Наследник снова взял свою юную, божественную тётушку за руку, но она снова мягко её высвободила, глубоко дыша и стараясь не смотреть на него. Лицо горело, будто принцесса пролежала весь день на солнце. Тогда он грубо схватил её за руку, крепко сжал, и ей пришлось с силой её выдернуть и бесстрашно взглянуть на властителя. Тот не выдержал этого смелого взгляда и опустил голову.
«Зачем он так делает, ведь мы даже не жених и невеста?! — повторяла она про себя, не смея вслух высказать эти мысли. — Если я разрешу взять себя за руку, то он осмелится и поцеловать меня. И тогда я буду принадлежать ему, как наложница. Разве он этого не понимает? Или ему хочется только обладать мной, как всем мужчинам?»

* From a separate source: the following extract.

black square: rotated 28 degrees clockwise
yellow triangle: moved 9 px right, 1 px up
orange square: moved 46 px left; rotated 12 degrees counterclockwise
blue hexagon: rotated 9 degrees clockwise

Она вернулась домой, закрылась в своих покоях и заплакала. Напрасно Задима, её смуглокожая и растолстевшая от безделья служанка из Ливии, умоляла впустить её, а потом лекарь Мату просил её выйти к ним, она им не отвечала, ибо никого не хотела видеть. Судорожные рыдания сами вырывались из горла, длинная тонкая шея вздрагивала, вытягивалась, и слёзы градом текли из глаз.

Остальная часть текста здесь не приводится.